Mide fıtığı dışarıdan gözle görülebilir mi?

Mide fıtığı iç organları ilgilendiren bir sorun olduğundan göbek, kasık, uyluk fıtıkları gibi gözle görülemez.


Mide fıtığının tanısı nasıl konulur?

Mide fıtığı tanısı sıklıkla endoskopi denilen özel bir maddeden yapılmış ışıklı bir alet (hortum şeklinde) yardımı ile bu bölgelerin incelenmesi veya ilaçlı bir madde verilerek yemek borusu, mide ve oniki parmak bağırsağının röntgenin çekilmesi ile konulur. Bu tetkikler yapılmadan hastaya ilaç verilmesi, tanının gecikmesine ve böylelikle hastanın uygun tedaviye geç başlamasına neden olmaktadır. Kalp rahatsızlıkları, karaciğer ve safra kesesi hastalıkları da aynı yakınmaları yapabilmektedir.


Reflü hastalığı oluşumunu kolaylaştıran etkenler nelerdir?

• Tıbbi durumlar: aşırı şişmanlık (obesite) ve gebelik
• Kişisel alışkanlıklar: Alkol ve sigara
• Gıdalar: Çikolata, kahve, nane, yağlı gıdalar, gazlı içecekler (kola, gazoz, soda, maden suyu, bira vb.), süt, limon, portakal ve greyfurt gibi turunçgiller, acı, baharatlı ve yağda kızartılmış gıdalar
• İlaçlar:

Mide kapakçığının basınıcını düşüren ilaçlar: Doğum kontrol hapları, nitratlar (tansiyon ilacı), teofilin, narkotik ilaçlar, kalsiyum kanal blokerleri, beta adrenerjik ilaçlar, alfa adrenerjik ilaçlar, diazepam ve dopamin cinsi ilaçlar.
Yemek borusu yüzeyini harap eden ilaçlar: aspirin, romatizma ilaçları (ibuprofen, vb.), kinidin, tetrasiklin, potasyum ve demir ilaçları.


Mide fıtığının tedavisi nasıldır?

Yaşam şeklinde değişiklikler

• Yatağınızın başını kaldırmanız yarar sağlar. Yastıklar ile yükseltme pek yeterli olmaz, bunun yerine yatağın baş kısmını tam olarak yükseltmek yarar sağlar.
• Beslenme şeklinde değişiklikler: Yukarıda belirtilen reflüyü kolaylaştıran gıdalardan kaçınınız. Yemek öğünlerinizi az ve sık olarak düzenleyiniz (günde 3 öğün yerine 4-5 öğün halinde, fakat porsiyonları azaltarak yemeyi deneyiniz).
• Sigaradan kaçınınız.
• Kilo vermek; fazla kilolar ile karın içi basıncının arttığı ve istirahattaki mide kapakçığı basıncını aşabildiği bilinmektedir.
• Yemeklerden sonra yere eğilmeyiniz ve yatmayınız, 1 saat boyunca yere eğilip bir madde almayınız ve ayakkabınızı bağlamayınız.
• Her türlü STRESİN mide ile ilgili sıkıntılarınızı arttıracağını unutmayınız.


İlaç tedavisi

• Asit giderici (antiasit) ilaçlar
• Alüminyum, kalsiyum ve magnezyum tuzları
• Tabaka oluşturan ilaçlar: Gaviscon vb.
• H2 blokerleri: simetidin, ranitidin, famotidin ve nizatidin grubu ilaçlar.
• Proton pompası inhibitörleri: omeprazol, lansaprozol, pantaprazol, rabeprazol ve esomeprazol
• Prokinetikler: betanekol, metaklopramid ve eritromisin


Bu ilaçların uzun süreli kulanımında mide asit seviyesinin sürekli olarak düşük kalması sonucunda bakteri sayısında artış olur.

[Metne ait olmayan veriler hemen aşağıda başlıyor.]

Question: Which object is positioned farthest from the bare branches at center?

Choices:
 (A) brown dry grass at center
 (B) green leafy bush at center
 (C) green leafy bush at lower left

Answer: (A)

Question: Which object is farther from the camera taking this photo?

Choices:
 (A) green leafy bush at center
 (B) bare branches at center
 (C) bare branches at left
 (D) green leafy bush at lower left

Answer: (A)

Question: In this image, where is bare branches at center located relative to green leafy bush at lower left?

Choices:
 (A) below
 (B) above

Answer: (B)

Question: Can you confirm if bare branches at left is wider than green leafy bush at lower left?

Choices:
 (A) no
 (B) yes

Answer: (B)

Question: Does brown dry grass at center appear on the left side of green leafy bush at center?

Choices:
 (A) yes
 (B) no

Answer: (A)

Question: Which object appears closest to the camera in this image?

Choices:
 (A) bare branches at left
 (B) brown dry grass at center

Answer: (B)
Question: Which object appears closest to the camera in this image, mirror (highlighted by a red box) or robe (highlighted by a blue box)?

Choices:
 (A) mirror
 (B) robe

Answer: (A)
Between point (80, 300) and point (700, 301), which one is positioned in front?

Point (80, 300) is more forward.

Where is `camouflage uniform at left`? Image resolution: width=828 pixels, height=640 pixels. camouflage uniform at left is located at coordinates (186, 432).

Mide fıtığının tedavisi öncelikle çeşitli ilaçlarla yapılmakta ve bu sayede mide asidinin yarattığı tahribat önlenmeye çalışılmaktadır. Uzun yıllar tedavi görmemiş hastalarda hücrelerde bazı değişikliklerin olması veya hastanın endoskopi veya röntgen ile belirlenmiş büyük bir fıtığın olması veya ilaç tedavisine cevap alınamaması gibi durumlarda, hastalara ameliyat önerilmektedir. Son yıllarda bu ameliyat laparoskopik yöntemle (halk arasında kansız ameliyat denilen ve bir teleskop ve çeşitli aletler yardımı ile hastanın karnını kesmeden fıtığı onarma işlemi) yapılmaktadır. Uygun teknikle yapılan cerrahi girişim sonrasında hastaların şikayetlerinin tama yakın oranda ortadan kalktığı görülmektedir.

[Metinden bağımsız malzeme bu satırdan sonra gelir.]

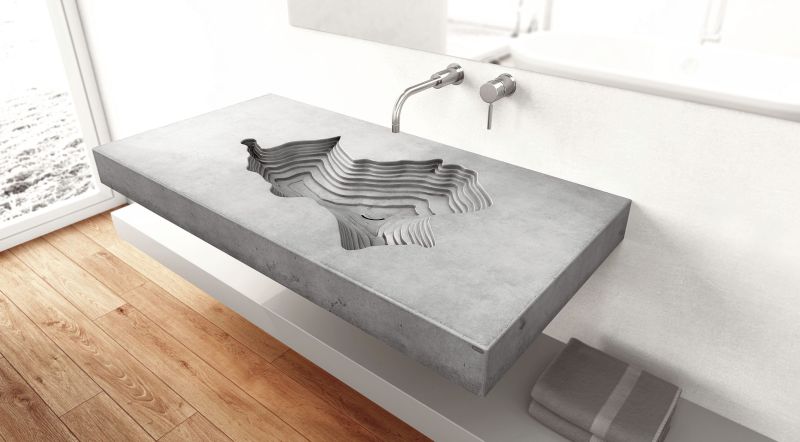 Locate an element on the screen. This screenshot has height=442, width=800. mirror is located at coordinates (637, 60). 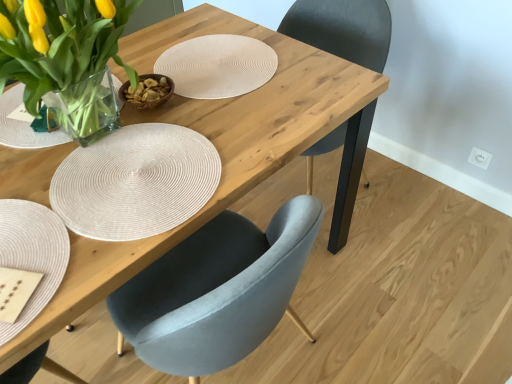 Question: Could you tell me if clear glass vase at upper left is turned towards matte gray chair at center?

Choices:
 (A) yes
 (B) no

Answer: (B)

Question: Is clear glass vase at upper left positioned behind matte gray chair at center?

Choices:
 (A) yes
 (B) no

Answer: (B)

Question: Does clear glass vase at upper left have a greater width compared to matte gray chair at center?

Choices:
 (A) yes
 (B) no

Answer: (B)

Question: Does clear glass vase at upper left have a smaller size compared to matte gray chair at center?

Choices:
 (A) yes
 (B) no

Answer: (A)

Question: From the image's perspective, is clear glass vase at upper left below matte gray chair at center?

Choices:
 (A) no
 (B) yes

Answer: (B)

Question: Relative to beige woven placemat at lower left, is clear glass vase at upper left in front or behind?

Choices:
 (A) behind
 (B) front

Answer: (A)

Question: Visually, is clear glass vase at upper left positioned to the left or to the right of beige woven placemat at lower left?

Choices:
 (A) right
 (B) left

Answer: (A)

Question: In terms of size, does clear glass vase at upper left appear bigger or smaller than beige woven placemat at lower left?

Choices:
 (A) big
 (B) small

Answer: (A)

Question: Choose the correct answer: Is clear glass vase at upper left inside beige woven placemat at lower left or outside it?

Choices:
 (A) outside
 (B) inside

Answer: (A)

Question: From their relative heights in the image, would you say matte gray chair at center is taller or shorter than clear glass vase at upper left?

Choices:
 (A) tall
 (B) short

Answer: (A)

Question: From a real-world perspective, is matte gray chair at center physically located above or below clear glass vase at upper left?

Choices:
 (A) above
 (B) below

Answer: (B)

Question: Is matte gray chair at center in front of or behind clear glass vase at upper left in the image?

Choices:
 (A) front
 (B) behind

Answer: (B)

Question: In terms of width, does matte gray chair at center look wider or thinner when compared to clear glass vase at upper left?

Choices:
 (A) thin
 (B) wide

Answer: (B)

Question: From a real-world perspective, is beige woven placemat at lower left above or below clear glass vase at upper left?

Choices:
 (A) above
 (B) below

Answer: (B)

Question: From the image's perspective, relative to clear glass vase at upper left, is beige woven placemat at lower left above or below?

Choices:
 (A) below
 (B) above

Answer: (A)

Gastroözofageal reflü hastalığı toplumda % 30-40 oranında görülmesine rağmen, bu hastaların ancak % 30'u ömür boyu ilaç içmek zorunda kalır. Sürekli ilaç kullanmanın yan etkileri ve maliyet problemleri düşünüldüğünde, bu hasta grubunda kalıcı tedavi sağlayan laparoskopik reflü cerrahisi tek alternatif olarak kabul görmektedir. Günümüzde laparoskopik ve robotik cerrahi ile başarı oranı % 90'ın üzerindedir.